In case you only have time to read my blog, then the summary is this. Toyota and their ad agency cooked up a campaign for the Matrix car in 2009. The idea was to “punk” people. You’d enter some personal details for your friend, and a very elaborately-created (but fake) person would cyberstalk that person for 5 days before revealing it was all a prank. The ad agency blew lots of money on creating these fake people to make them look real, down to recording a REAL album for the heavy metal band one of your cyberstalkers was supposed to be in.
The whole thing sounded terrifying. The person stalking you knows your home address and number (because your friend put it in). They’re texting and emailing. They’re letting you know they’re coming to your house after some trouble with the law. This is a stranger to you!
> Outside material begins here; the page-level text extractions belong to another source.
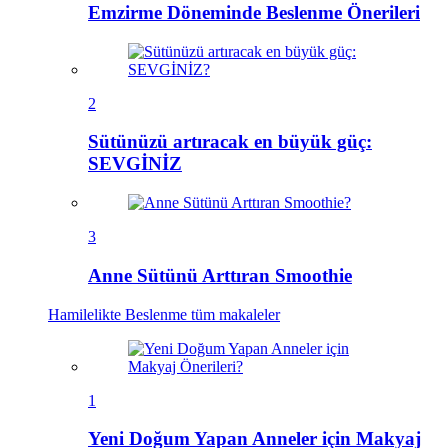
Emzirme Döneminde Beslenme Önerileri
2
Sütünüzü artıracak en büyük güç:
SEVGİNİZ
3
Anne Sütünü Arttıran Smoothie
Hamilelikte Beslenme
tüm makaleler
1
Yeni Doğum Yapan Anneler için Makyaj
Most interestingly, the ad agency tried to claim that all the recipients of this prank opted in. How? When their friend entered their details, they’re sent an email asking if they want to take an online personality test. The T&C of the test imply that they might be a part of an “online experience,” but don’t really tell you what you’re agreeing to. That is what this article was about. A judge decided that the opting in was deceptive enough to be thrown out, and the lawsuit can continue.
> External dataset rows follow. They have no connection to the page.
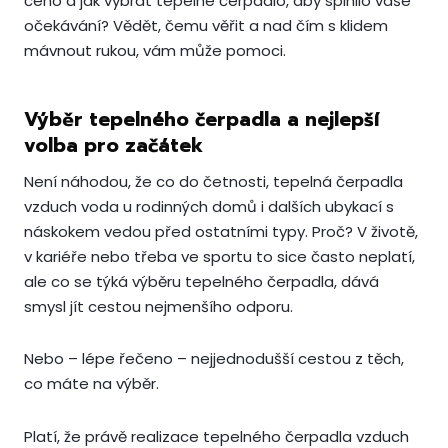
čeho a jak vybrat tepelné čerpadlo, aby splnilo vaše
očekávání? Vědět, čemu věřit a nad čím s klidem
mávnout rukou, vám může pomoci.
Výběr tepelného čerpadla a nejlepší
volba pro začátek
Není náhodou, že co do četnosti, tepelná čerpadla
vzduch voda u rodinných domů i dalších ubykací s
náskokem vedou před ostatními typy. Proč? V životě,
v kariéře nebo třeba ve sportu to sice často neplatí,
ale co se týká výběru tepelného čerpadla, dává
smysl jít cestou nejmenšího odporu.
Nebo – lépe řečeno – nejjednodušší cestou z těch,
co máte na výběr.
Platí, že právě realizace tepelného čerpadla vzduch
Who is suing? A woman who thought she was being stalked by a scary guy who had her home address, and she had no idea how. Special thanks to whatever friend signed her up for that since remember, this campaign only worked if one of your friends was willing to “play a prank” on you by giving all this info up. I hope I have no such friends! I hope I have actual friends.
I say this a lot in this blog and real life, but I am NOT for fear in advertising. I don’t think you get people to do much by fear, and if you get them to do something, 1) it’s normally not a permanent behaviour change, and 2) they won’t think of you fondly for the experience. What does the woman suing now think of Toyota, who put her through a terrifying cyberstalking incident in the name of a prank? And how does this bring ANY positive attention to the Toyota Matrix, which I hear is a great car? Can’t a great car just be a great car?
A terrible speaker I saw at a terrible Chamber of Commerce terrible event in 1996 said something I’ll never forget. He said to send people your “pitch” via certified mail. I told him (and the audience) that that was a horrible idea. Only lawyers and the IRS send certified letters… you’ll give someone a heart attack! His reply was, “And won’t they be thrilled the letter is from YOU!” My thought was that they would NOT be thrilled to receive certified mail, and would probably not think of me or my pitch with positive vibes.
What campaign can you create that makes people feel accepted? Liked? Part of a group? Heard? Important? Admired? Let’s not build campaigns that make people afraid. I don’t believe in pranks anyway. I don’t think they’re funny. I don’t think something at anybody’s expense is funny, and certainly not past age 16. Consider how to connect with past, current, and potential customers. Shame on Toyota and their agency.